Chicago continues to hum along as an intellectual engine in part because it has been so savvy at leveraging the particular strengths of its faculties and its institutional resources, especially the U Chicago Press. And this is a smart opportunity to drum up some interest and help draw Victorian Studies into a warmer conversation that can excite energy, interest, and (most important to those of us pre-tenure) publications. Ben Morgan continues to help us think around the corner in advocating for venues that draw younger Victorian scholars into conversation at formative stages in their work. And while I haven’t met Anna Kornbluh yet I’m excited to talk about her book when we do. I met most of the folks now in V21 for the first time when we joined for the informal workshop that Ben organized at NAVSA here in Los Angeles. It was thrilling, electric. And the upcoming V21 symposium in Chicago is an auspicious way to collect some of this energy and give new charge to the discipline we work in. One can almost feel through the rails the vibrations of a coming special issue of Critical Inquiry. Maybe I fantasize.
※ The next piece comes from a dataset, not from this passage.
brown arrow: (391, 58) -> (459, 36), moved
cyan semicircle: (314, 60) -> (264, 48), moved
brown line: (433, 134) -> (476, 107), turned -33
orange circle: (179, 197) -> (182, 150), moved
I have to say, I struggle to draw lines myself, so it’s been hugely interesting to read the manifesto and some of the circulating criticism and responses. My immediate and lasting reaction is excitement. Finally (I still feel) there’s an active debate that has people widely engaged and talking but doesn’t feature the “crisis in the humanities” or the terrors of the anthropocene (I’m not a hater, btw; I talk about both issues regularly).
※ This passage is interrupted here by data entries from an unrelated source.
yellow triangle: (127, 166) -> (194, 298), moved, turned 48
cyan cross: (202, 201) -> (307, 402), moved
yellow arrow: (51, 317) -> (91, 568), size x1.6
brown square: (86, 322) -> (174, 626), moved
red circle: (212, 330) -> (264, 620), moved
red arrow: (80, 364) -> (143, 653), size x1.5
But in talking about the debate with folks at INCS I gathered that few of us are really sure where this new line is, even if we share a general sense that we know what kind of scholarship is being targeted. One way to put it, in accord with Kathy Psomiades, is that we generally agree on the difference between a good and bad conference paper, but it’s easier to diagnose these in terms of the characteristic failures of a specific talk than the characteristics of bad papers generally. To paraphrase Anna Karenina, I think good papers share a basic felicity, but bad papers are bad in their own special ways.
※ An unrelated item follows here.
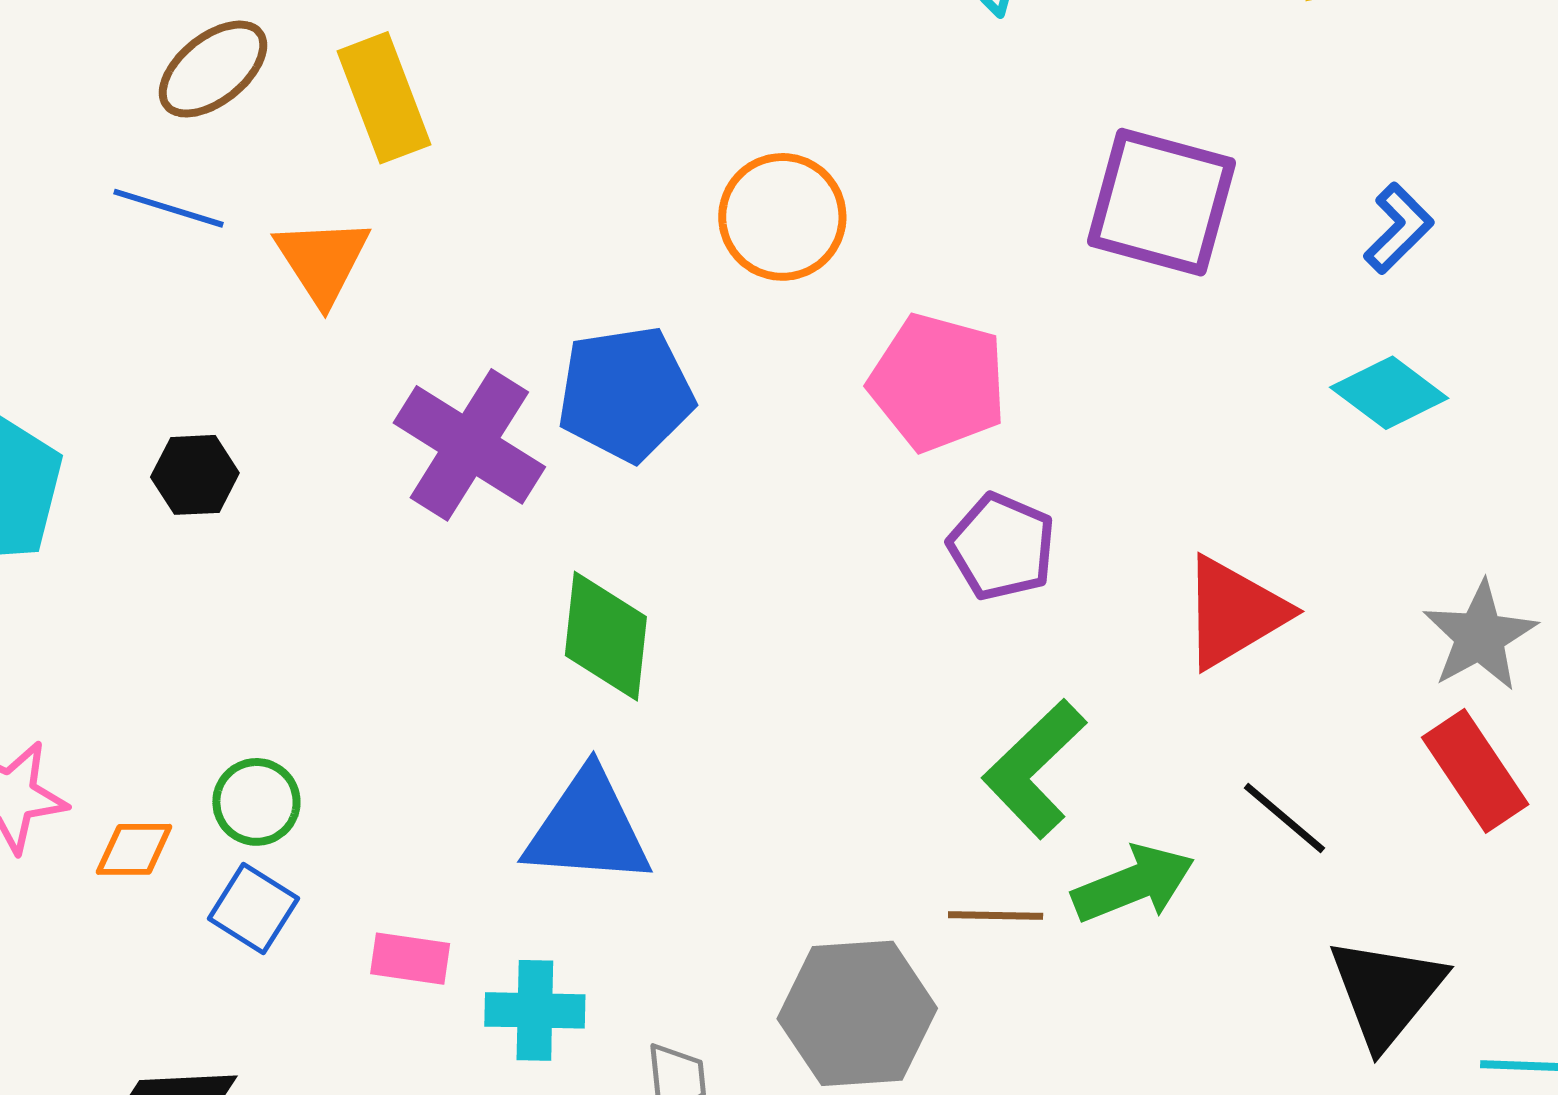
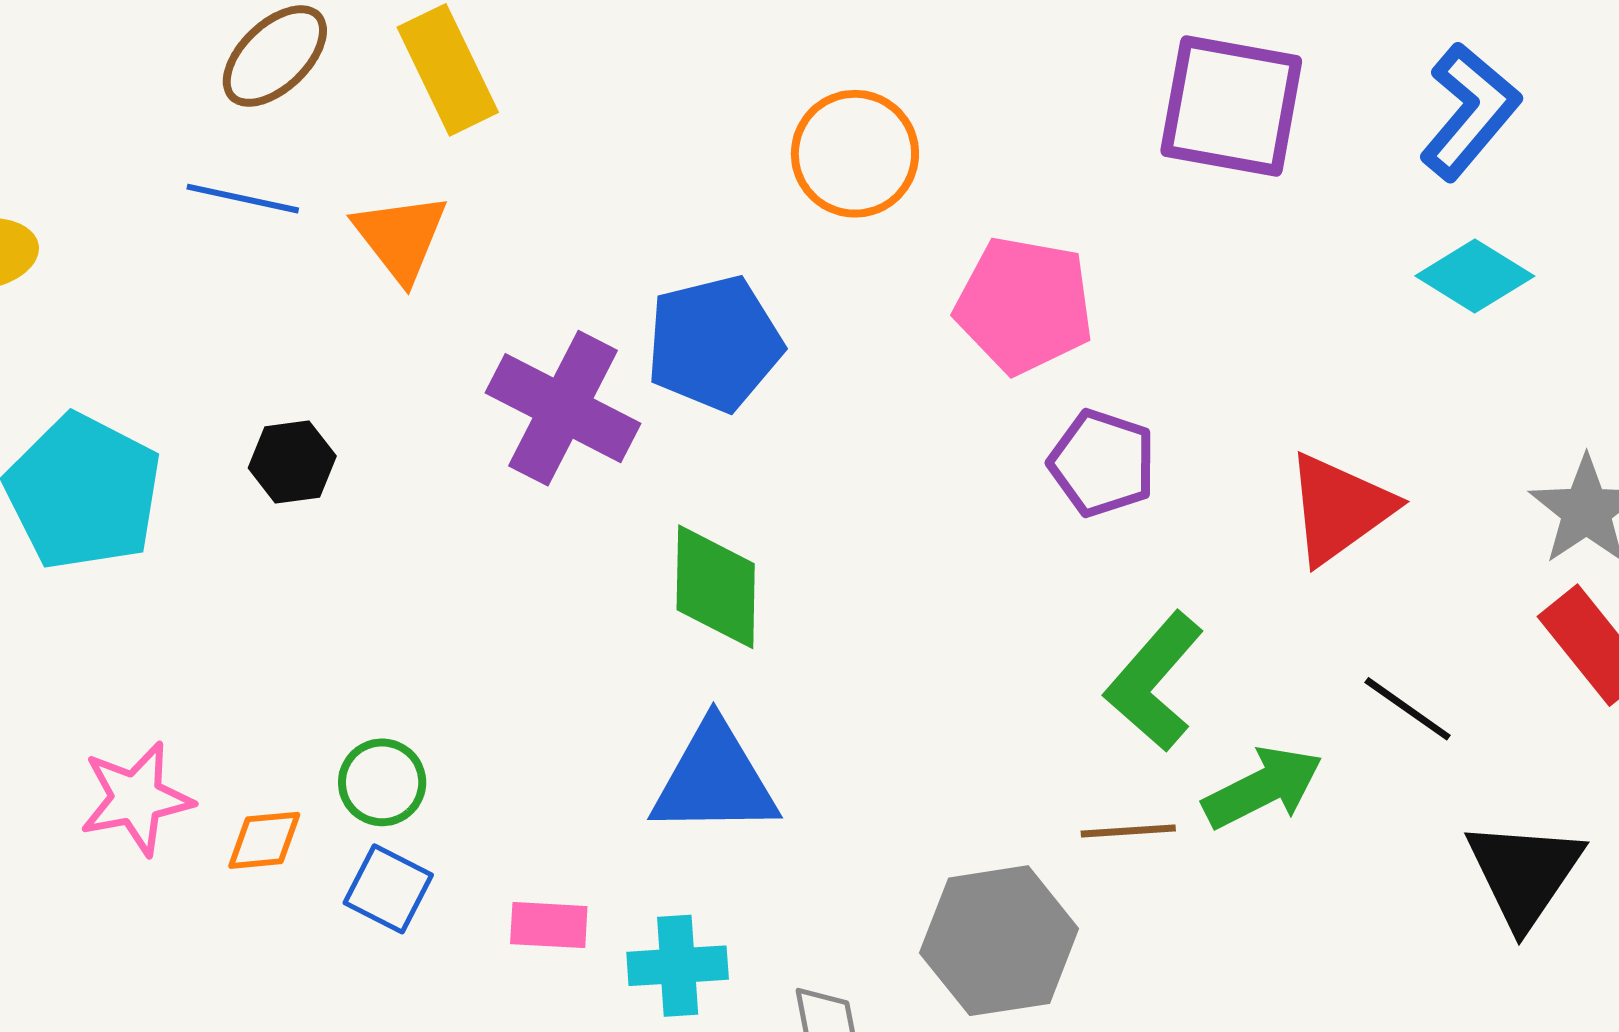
blue L-shape: (1398, 228) -> (1470, 111), size x1.5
So in the spirit of collective inquiry, I’d like to pitch in and help identify what makes good work compelling. Manifestos, above all, are a call to roll up our shirtsleeves. I’m sure we can all think about theses we’d like to see.* 10 is an arbitrary but shapely number. But I think, in the spirit of the manifesto’s format, it’s more appropriate to engage theses individually rather than in the negative or en masse. So I want to take up the first thesis, because I think it demonstrates both the strength and basic challenge of the boundary that is drawn:
1. Victorian Studies has fallen prey to positivist historicism: a mode of inquiry that aims to do little more than exhaustively describe, preserve, and display the past. Among its symptoms are a fetishization of the archival; an aspiration to definitively map the DNA of the period; an attempt to reconstruct the past wie es eigentlich gewesen; an endless accumulation of mere information. At its worst, positivist historicism devolves into show-and-tell epistemologies and bland antiquarianism. Its primary affective mode is the amused chuckle. Its primary institutional mode is the instrumentalist evisceration of humanistic ways of knowing.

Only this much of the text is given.